_TASK PROMPT_: Going line by line through the listing, how many lines hold "база"? State nothing but the number.
++++
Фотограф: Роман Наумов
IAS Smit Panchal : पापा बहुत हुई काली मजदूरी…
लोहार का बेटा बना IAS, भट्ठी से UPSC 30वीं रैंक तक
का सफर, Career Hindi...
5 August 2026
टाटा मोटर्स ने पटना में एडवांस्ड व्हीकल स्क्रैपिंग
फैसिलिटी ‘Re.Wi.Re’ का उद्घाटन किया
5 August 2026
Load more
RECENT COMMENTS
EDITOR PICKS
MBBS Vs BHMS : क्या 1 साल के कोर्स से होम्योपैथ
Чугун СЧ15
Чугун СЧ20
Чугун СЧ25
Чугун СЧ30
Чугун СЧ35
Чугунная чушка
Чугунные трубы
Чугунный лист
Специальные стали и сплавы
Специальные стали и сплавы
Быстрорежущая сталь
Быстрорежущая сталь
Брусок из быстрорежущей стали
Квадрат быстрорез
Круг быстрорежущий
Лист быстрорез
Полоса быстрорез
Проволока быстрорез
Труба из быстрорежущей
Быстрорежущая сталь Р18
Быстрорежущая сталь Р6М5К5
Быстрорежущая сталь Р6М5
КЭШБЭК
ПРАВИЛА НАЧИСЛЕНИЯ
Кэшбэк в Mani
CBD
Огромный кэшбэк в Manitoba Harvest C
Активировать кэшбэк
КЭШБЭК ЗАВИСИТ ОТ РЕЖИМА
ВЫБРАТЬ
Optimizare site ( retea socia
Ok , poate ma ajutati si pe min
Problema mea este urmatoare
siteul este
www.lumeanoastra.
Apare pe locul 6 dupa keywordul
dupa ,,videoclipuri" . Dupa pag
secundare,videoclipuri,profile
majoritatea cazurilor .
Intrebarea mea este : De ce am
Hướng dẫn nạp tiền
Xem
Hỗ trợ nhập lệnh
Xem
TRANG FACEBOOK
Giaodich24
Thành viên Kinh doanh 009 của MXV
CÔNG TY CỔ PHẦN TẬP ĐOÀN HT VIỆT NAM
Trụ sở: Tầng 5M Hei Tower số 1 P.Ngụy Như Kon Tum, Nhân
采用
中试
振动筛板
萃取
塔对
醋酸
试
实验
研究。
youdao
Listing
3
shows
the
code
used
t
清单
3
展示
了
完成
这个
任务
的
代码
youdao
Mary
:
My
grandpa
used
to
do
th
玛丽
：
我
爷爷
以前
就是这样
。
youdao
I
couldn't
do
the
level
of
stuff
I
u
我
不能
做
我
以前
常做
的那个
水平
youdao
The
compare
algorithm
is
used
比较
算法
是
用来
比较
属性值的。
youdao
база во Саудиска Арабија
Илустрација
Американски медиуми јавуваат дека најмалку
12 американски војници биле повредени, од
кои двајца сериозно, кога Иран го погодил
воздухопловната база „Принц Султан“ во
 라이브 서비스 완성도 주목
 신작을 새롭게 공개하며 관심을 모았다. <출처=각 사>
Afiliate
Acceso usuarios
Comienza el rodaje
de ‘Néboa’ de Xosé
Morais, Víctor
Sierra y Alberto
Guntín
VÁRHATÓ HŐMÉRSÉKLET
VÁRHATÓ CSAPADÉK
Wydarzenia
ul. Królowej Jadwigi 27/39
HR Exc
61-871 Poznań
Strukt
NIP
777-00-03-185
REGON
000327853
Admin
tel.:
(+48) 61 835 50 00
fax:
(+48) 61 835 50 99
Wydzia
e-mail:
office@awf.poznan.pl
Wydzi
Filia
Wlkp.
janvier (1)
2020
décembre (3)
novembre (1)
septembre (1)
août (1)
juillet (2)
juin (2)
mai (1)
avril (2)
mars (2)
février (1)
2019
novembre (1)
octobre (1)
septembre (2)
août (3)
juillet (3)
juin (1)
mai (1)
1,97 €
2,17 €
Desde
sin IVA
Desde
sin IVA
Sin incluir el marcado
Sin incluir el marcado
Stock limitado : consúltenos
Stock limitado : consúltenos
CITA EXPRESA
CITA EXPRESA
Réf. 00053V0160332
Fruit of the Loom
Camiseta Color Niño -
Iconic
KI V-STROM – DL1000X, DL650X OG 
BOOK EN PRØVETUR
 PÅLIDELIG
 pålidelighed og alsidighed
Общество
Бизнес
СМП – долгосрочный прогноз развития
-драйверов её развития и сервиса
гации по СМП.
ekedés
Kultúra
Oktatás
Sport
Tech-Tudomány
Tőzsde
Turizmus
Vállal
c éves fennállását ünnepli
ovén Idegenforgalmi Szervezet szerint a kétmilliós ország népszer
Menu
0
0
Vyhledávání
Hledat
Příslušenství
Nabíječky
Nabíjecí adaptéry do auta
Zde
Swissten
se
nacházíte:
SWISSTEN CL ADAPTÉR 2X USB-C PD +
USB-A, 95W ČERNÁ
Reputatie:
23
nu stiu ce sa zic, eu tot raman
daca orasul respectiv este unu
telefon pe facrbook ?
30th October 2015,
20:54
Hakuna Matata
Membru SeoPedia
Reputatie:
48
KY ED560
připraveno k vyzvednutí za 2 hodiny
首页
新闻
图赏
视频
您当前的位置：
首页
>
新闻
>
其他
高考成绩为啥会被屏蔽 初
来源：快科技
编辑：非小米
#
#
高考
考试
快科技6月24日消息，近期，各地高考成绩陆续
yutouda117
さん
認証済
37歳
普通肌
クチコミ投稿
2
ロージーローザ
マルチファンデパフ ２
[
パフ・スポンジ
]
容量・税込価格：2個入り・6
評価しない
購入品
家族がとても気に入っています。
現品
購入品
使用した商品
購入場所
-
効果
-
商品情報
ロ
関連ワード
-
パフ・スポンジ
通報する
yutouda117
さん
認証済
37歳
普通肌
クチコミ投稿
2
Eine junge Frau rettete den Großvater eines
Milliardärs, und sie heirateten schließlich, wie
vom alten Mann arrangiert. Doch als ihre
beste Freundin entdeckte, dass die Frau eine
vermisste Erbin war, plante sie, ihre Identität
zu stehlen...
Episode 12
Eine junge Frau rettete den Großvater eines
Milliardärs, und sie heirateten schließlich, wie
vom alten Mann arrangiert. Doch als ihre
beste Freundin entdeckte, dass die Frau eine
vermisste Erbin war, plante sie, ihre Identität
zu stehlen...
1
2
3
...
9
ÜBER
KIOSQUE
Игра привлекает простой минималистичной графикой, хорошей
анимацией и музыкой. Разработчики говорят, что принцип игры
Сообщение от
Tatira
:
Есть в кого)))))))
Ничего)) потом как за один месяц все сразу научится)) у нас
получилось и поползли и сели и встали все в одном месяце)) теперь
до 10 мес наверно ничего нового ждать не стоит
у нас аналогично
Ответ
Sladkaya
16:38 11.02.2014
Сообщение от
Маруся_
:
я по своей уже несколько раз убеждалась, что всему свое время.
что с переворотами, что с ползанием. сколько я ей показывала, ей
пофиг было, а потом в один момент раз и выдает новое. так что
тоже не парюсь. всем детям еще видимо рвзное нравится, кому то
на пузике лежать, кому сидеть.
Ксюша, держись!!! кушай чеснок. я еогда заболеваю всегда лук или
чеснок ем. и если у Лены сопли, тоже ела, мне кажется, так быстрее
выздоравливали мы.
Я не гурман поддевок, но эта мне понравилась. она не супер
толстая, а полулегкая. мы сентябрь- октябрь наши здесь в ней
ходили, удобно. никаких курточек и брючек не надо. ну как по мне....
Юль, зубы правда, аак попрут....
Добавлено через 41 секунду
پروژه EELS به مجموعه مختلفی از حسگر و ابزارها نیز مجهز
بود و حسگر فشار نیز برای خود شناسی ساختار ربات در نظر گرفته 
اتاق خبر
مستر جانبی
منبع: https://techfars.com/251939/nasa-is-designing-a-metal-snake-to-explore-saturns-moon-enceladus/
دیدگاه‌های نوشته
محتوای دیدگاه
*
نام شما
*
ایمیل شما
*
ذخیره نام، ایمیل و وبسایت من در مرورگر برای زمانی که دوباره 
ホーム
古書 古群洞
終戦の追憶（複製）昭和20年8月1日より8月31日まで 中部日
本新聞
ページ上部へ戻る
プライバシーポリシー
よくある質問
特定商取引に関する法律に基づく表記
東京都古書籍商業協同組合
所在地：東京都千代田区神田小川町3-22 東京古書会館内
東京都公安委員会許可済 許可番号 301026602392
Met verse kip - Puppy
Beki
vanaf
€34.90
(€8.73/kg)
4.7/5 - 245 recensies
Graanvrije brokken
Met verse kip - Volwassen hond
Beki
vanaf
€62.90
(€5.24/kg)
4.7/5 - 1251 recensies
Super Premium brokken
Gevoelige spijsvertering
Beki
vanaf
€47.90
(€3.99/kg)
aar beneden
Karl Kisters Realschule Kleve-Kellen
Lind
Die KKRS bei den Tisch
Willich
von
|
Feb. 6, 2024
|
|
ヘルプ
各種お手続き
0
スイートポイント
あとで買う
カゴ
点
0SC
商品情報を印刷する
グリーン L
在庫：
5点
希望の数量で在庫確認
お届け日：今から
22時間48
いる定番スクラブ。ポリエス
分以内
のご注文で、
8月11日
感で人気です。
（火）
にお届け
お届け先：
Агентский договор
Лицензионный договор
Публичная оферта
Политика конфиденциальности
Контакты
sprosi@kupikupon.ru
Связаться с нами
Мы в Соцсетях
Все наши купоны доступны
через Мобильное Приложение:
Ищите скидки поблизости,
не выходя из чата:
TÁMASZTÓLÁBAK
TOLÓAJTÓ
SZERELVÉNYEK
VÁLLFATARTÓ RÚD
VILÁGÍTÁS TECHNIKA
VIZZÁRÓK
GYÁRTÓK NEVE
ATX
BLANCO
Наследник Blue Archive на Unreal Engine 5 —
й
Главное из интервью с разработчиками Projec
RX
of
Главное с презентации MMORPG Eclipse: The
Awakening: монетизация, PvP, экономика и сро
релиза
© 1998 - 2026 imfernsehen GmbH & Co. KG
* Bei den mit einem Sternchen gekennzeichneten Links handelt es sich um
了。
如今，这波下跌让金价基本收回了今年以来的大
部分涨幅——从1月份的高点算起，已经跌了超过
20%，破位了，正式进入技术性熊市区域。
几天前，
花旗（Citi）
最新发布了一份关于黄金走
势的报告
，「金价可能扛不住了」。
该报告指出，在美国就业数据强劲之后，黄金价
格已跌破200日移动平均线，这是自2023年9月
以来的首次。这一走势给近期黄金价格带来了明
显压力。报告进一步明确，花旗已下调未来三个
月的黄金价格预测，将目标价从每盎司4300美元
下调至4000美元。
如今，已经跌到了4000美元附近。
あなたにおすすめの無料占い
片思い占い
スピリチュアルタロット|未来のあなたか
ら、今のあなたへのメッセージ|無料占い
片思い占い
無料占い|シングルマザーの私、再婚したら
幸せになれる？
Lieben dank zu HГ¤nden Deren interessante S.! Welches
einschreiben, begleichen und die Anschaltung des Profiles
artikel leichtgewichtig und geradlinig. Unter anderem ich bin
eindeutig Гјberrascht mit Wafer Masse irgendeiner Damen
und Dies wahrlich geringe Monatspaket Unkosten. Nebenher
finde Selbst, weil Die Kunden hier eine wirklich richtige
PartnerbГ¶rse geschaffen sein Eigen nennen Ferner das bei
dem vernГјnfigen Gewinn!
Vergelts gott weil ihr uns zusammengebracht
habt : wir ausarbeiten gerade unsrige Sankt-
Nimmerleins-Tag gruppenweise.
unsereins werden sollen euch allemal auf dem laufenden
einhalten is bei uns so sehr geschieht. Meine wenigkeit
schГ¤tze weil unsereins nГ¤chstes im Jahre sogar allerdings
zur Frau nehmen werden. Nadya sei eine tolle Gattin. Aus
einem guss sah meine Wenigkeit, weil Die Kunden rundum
++++
_RESULT OF THE EXERCISE_: 2